The NV process, despite being plagued by exorbitant broker fees and confusing application processes and costs, has successfully issued over 1.7 million passports to migrants in Thailand, according to Burma government statistics.
Yet Thai statistics show that only around 750,000 workers from Burma have applied for Thai work permits. And only around 200,000 workers from Burma with passports are registered for social security and eligible for health protection.
According to a 2003 memorandum of understanding (MoU) signed between Thailand and Burma, after migrants from Burma have remained in Thailand for four years they must return home for three years before becoming eligible to return to Thailand. This policy, migrant workers rights groups say, “has never been realistic both for employers, workers and the Thai and Burma governments and their respective economies.”
As, “employers don’t want to lose their trained workers at times of labour shortage; workers need to remain in Thailand to support their families; and Burma is not ready to receive back migrants to develop its opening economy.”
More recently, reports have emerged of migrants being required to return to Burma for 1 day, 1 month or even 1 year following completion of the 4 years in Thailand if they were able to return to work legally. But “there has been no policy clarification or official announcement” on this issue, say workers rights groups.
“At this time hundreds of thousands of migrant workers from Burma passed the four year limit to work in Thailand and cannot renew their visas any longer,” the groups added.
Migrant workers from Burma are now facing signicant new challenges in Thailand, as they are left vulnerable to being conned, exploited and extorted by brokers in Thailand and Burma, agencies and corrupt officials through misinformation about visa extensions or the need to return home.
“Significant numbers of migrants have paid up to 15,000 Baht ($500) for new passports, often with new names, thereby forfeiting social security and labour protection rights and falling into fresh debt bondage and passport confiscation,” the labour rights groups warned.
There are an estimated 3 million foreign migrant’s working in Thailand, more than 80% of these come from Burma.

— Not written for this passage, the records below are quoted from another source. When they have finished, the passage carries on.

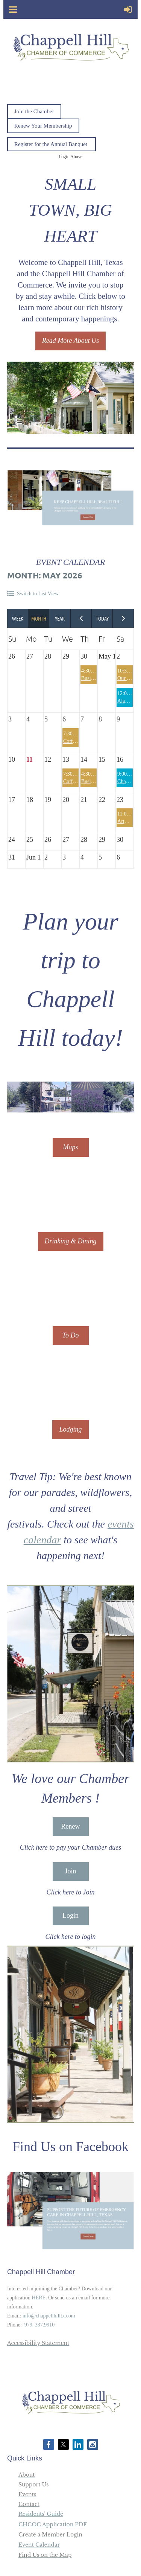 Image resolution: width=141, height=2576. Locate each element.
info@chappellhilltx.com (49, 2316)
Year (59, 618)
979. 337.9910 (39, 2325)
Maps (70, 1147)
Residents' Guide (40, 2514)
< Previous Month (81, 618)
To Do (70, 1335)
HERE (39, 2298)
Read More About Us (70, 340)
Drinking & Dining (71, 1241)
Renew (70, 1826)
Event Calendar (39, 2544)
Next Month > (123, 618)
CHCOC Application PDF (52, 2524)
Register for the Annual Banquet (51, 144)
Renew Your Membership (43, 126)
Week (17, 618)
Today (102, 618)
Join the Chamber (34, 111)
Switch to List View (38, 593)
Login (70, 1915)
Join (70, 1871)
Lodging (70, 1429) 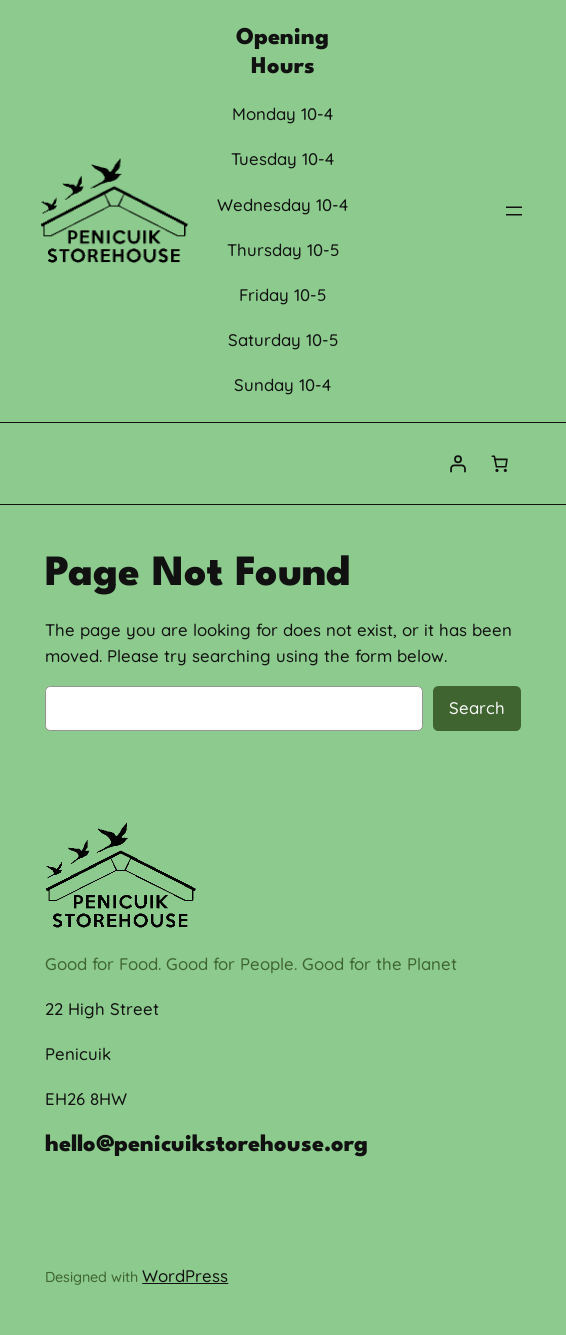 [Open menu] (514, 211)
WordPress (185, 1275)
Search (477, 707)
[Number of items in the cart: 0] (500, 464)
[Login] (458, 464) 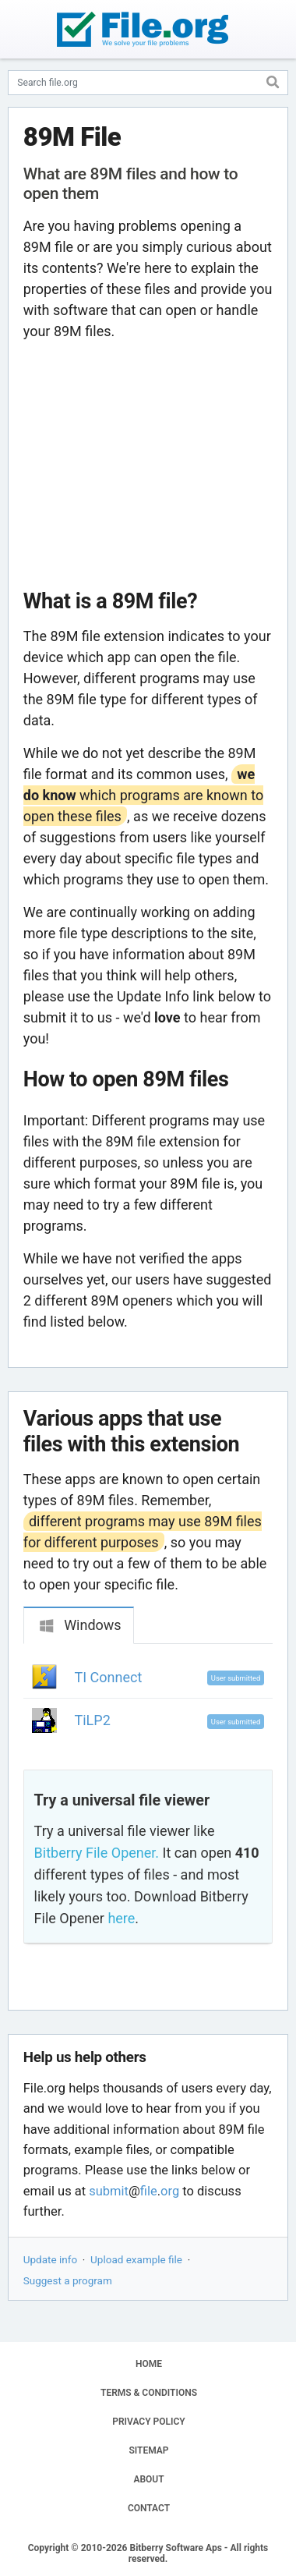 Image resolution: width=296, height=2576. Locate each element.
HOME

Since the end of the 1980s, migrant workers have been irregularly crossing into Thailand from Burma, seeking a better life.
With few legal protections, migrant workers are often found doing the most physically demanding, dirty and dangerous jobs in Thailand, forming an important facet of Thailand’s economy – over the decades they have provided billions of dollars in remittances to support relatives back home – doing jobs unpopular with Thais.